Figure 4. Amount of Saudi oil that had been developed by 2004 (Baqi and Saleri)

For a short arithmetic problem consider that 260 less 131 equals 129, and it one adds another 21, as a percentage of the 200 billion barrels to be found, then one gets 150 billion barrels. Divide this by 3 billion barrels a year of rough annual production and you get the 50 years of remaining life, that Saudi Arabia considered, back then, that their oilfields have left.

And this is the interesting plot, for it shows what Aramco define as their depletion rate, which is annual reduction of the initial proved reserve. The relevant term is the annual depletion rate:

Figure 5. Annual depletion rates for Saudi and other reserves (Baqi and Saleri)

This should be read in conjunction with the state of depletion of the different reservoirs in the KSA, as reported for 2004.

Figure 6. State of field depletion in Saudi Arabia as reported in 2004 (Baqi and Saleri)

And remember that this was eight years ago, so there has been that much change in the numbers! Aramco also expects to recover about 75% of the Original Oil in Place (OOIP) in all fields. They have been able to reach around that level with Abqaiq, which also suggests that the days of that field are now very numbered. But whether this will be possible in the other reservoirs is more open to doubt, and if there is less recoverable oil, then the actual depletion rates go higher.

But where the field is just starting, such as the new development of Haradh, if they hold the extraction rate to 1.7% of the anticipated total recovery then they anticipate that the field will continue to yield 300 kbd for decades.

Figure 7. Future production anticipated for Haradh III (Baqi and Saleri)

It was this anticipation of success across their endeavours that led the company to project that they would be able to hold a Maximum Sustainable Capacity of 10 mbd until 2042, with it only then becoming necessary to replace reserves from the probable and possible fields yet to be found and developed).

The last few posts have described how, as declining output has now hit the original fields, Aramco has moved to add production from other fields (Shaybah for example will soon be producing at up to 1 mbd) and is introducing multiphase pumps to Haradh and Shaybah to improve production from marginal wells, and in Safaniya to sustain a maximum production capacity of 1.3 mbd.
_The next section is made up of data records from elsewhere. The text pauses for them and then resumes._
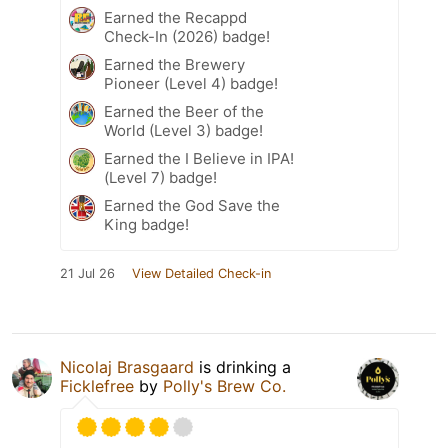
Earned the Recappd
Check-In (2026) badge!
Earned the Brewery
Pioneer (Level 4) badge!
Earned the Beer of the
World (Level 3) badge!
Earned the I Believe in IPA!
(Level 7) badge!
Earned the God Save the
King badge!
21 Jul 26
View Detailed Check-in
Nicolaj Brasgaard
is drinking a
Ficklefree
by
Polly's Brew Co.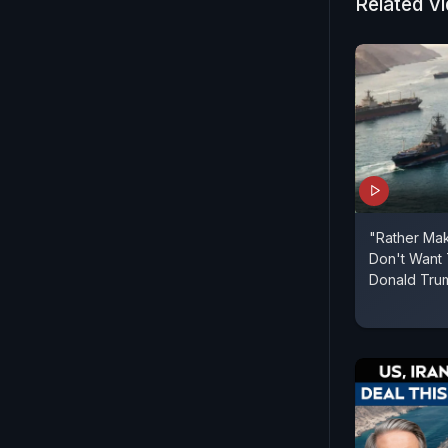
Related V
Gujarat, t
Uttarakhand
them.
"Rather Mak
Don't Want 
Donald Tru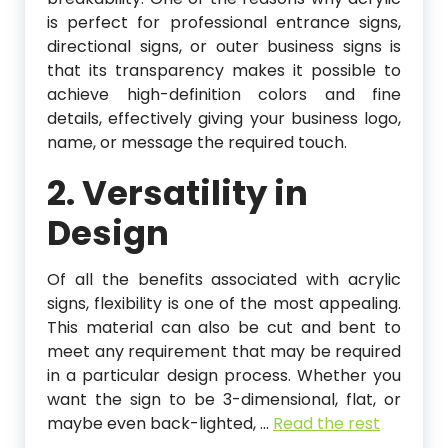
is perfect for professional entrance signs,
directional signs, or outer business signs is
that its transparency makes it possible to
achieve high-definition colors and fine
details, effectively giving your business logo,
name, or message the required touch.
2. Versatility in
Design
Of all the benefits associated with acrylic
signs, flexibility is one of the most appealing.
This material can also be cut and bent to
meet any requirement that may be required
in a particular design process. Whether you
want the sign to be 3-dimensional, flat, or
maybe even back-lighted,
…
Read the rest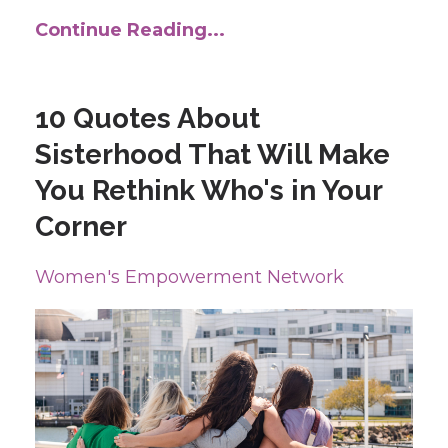
Continue Reading...
10 Quotes About
Sisterhood That Will Make
You Rethink Who's in Your
Corner
Women's Empowerment Network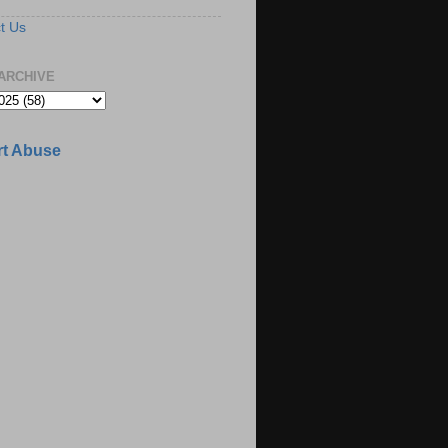
t Us
ARCHIVE
t Abuse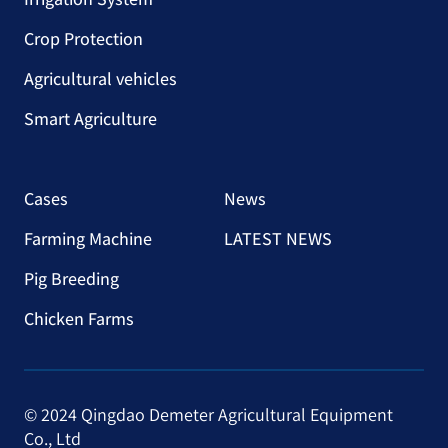
Crop Protection
Agricultural vehicles
Smart Agriculture
Cases
News
Farming Machine
LATEST NEWS
Pig Breeding
Chicken Farms
© 2024 Qingdao Demeter Agricultural Equipment
Co., Ltd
Production from Manifa is also anticipated to step in to cover declines in other fields, and come on line in 2014, with a capacity of 900 kbd.

But these new additions are required to offset the decline in existing fields, which have been somewhat protected from the severity of declining well production by the switch from vertical to maximum reservoir contact (MRC) wells. Although this conceals the depletion of the oil in the reservoir during normal production it does not, by itself, improve the ultimate production from the field, but rather can shorten field life, since these wells have proved to be more productive in rate. Nansen Saleri now appears to duck questions which ask if KSA can increase production beyond 10 mbd.

Within The Oil Drum (TOD) there has been considerable discussion over the rate at which well production declines, and the remaining reserve in the field depletes. One impact of the shift in wells from old established fields is that production from the average well will decline over time, a subject that Euan has visited in the past.

Figure 8. Individual oil well production values for Aramco (Euan Mearns)

It should be noted that the use of the submersible pumps are reported to have brought wells back to around 3,000 bd. But the move over to horizontal and MRC wells has slowed the impact of other changes in the country.

Nevertheless, after putting all this together, I re-iterate my conclusion from last time in that I doubt that KSA will increase production much above 10 mbd, (in June it was producing 9.888 or 10.103 mbd depending on source, and with the rising internal demands (domestic use in the Middle East is now projected to average 7.7 mbd in 2012) world markets will get tighter in the shorter, rather than the longer term.